Canada’s manufacturing sector in March posted the largest one-month increase in jobs since 2002, but it wasn’t enough to buoy overall jobs figures, the government statistical agency said.
Total employment was up 19,000 in March. The unemployment rate, however, rose 0.1 percentage points to 6.7 percent as more people searched for work,according to Statistics Canada.
First quarter employment gains were comparable to the previous quarter but much higher than at the start of 2016.
The March jobless rate was in line with analysts’ forecasts, following a 6.6 percent unemployment rate posted in the previous month.
“Another month, another boatload of jobs for a Canadian economy that is showing plenty of momentum,” commented CIBC economist Avery Shenfeld.
“The 19K net job creation in March was nearly driven by full time gains,” he noted. “If there was a fly in the ointment, it was that self-employment, rather than hiring, accounted for nearly all of the gains.”
In March, employment increased for men aged 25 to 54. This is an continuing upward trend.
Employment rose in Alberta, Nova Scotia and Manitoba, but fell in Saskatchewan.

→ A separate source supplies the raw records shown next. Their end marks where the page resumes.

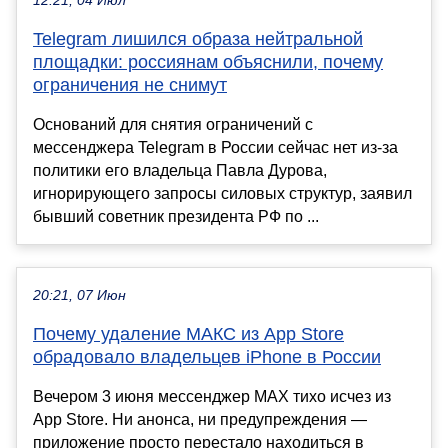
12:21, 04 Июл
Telegram лишился образа нейтральной
площадки: россиянам объяснили, почему
ограничения не снимут
Оснований для снятия ограничений с
мессенджера Telegram в России сейчас нет из-за
политики его владельца Павла Дурова,
игнорирующего запросы силовых структур, заявил
бывший советник президента РФ по ...
20:21, 07 Июн
Почему удаление МАКС из App Store
обрадовало владельцев iPhone в России
Вечером 3 июня мессенджер MAX тихо исчез из
App Store. Ни анонса, ни предупреждения —
приложение просто перестало находиться в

More people were working in manufacturing, business, building and other support services, wholesale and retail trade, and information, culture and recreation.
Statistics Canada said declines were recorded in areas including educational services, transportation and warehousing, and public administration.
Manufacturing in Canada had spiralled downward throughout 2016. But with an estimated 24,000 new manufacturing jobs created in March, the sector has clawed back all of the losses of the past 12 months.
There is still a way to go, however, to return to its heyday.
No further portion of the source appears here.